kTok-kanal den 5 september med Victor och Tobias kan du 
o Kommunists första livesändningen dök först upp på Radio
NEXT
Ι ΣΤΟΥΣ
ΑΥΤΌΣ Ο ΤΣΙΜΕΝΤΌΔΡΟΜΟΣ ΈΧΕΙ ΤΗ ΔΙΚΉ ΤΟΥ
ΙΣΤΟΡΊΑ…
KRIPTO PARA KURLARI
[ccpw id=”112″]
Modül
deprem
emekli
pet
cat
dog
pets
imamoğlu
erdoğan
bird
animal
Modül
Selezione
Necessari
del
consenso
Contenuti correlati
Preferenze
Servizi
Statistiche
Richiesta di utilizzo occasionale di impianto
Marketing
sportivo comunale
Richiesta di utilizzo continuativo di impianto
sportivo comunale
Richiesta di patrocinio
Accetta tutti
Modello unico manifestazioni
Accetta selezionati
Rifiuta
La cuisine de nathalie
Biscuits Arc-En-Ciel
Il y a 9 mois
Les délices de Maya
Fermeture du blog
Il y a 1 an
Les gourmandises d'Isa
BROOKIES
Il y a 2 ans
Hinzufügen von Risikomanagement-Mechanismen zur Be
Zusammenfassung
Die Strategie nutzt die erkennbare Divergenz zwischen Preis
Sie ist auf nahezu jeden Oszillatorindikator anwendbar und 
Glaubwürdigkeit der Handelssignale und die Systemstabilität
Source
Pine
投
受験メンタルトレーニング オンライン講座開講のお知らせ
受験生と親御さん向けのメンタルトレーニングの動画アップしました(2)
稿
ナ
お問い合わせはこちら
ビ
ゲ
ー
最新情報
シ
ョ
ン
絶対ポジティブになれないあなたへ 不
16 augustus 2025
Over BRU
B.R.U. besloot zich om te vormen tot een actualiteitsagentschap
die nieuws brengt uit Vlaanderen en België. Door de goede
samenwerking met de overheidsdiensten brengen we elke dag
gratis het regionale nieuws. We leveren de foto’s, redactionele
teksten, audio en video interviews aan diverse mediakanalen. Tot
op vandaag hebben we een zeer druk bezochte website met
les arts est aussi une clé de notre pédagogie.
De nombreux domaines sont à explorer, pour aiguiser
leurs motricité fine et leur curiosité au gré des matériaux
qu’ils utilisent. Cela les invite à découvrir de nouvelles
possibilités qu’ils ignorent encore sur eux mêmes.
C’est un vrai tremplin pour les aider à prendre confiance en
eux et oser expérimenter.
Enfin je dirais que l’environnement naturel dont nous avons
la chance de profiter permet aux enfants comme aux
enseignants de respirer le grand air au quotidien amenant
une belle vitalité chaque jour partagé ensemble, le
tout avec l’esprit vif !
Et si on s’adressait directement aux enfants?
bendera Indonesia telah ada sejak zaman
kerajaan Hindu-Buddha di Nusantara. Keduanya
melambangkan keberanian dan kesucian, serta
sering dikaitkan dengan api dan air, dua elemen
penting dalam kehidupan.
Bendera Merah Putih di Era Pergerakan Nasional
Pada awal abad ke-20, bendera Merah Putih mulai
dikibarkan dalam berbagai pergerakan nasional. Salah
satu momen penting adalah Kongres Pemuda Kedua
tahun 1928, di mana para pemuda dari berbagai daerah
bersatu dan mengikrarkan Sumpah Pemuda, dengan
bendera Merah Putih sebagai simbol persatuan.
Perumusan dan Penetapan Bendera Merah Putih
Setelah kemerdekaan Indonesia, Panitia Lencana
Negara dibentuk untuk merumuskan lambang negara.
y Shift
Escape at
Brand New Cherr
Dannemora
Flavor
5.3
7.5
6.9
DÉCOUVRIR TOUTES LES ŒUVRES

==*==

→ What is expected
Scan the material above for the string "impianto". Return each line where it occurs.

→ Answer space
Richiesta di utilizzo occasionale di impianto
Richiesta di utilizzo continuativo di impianto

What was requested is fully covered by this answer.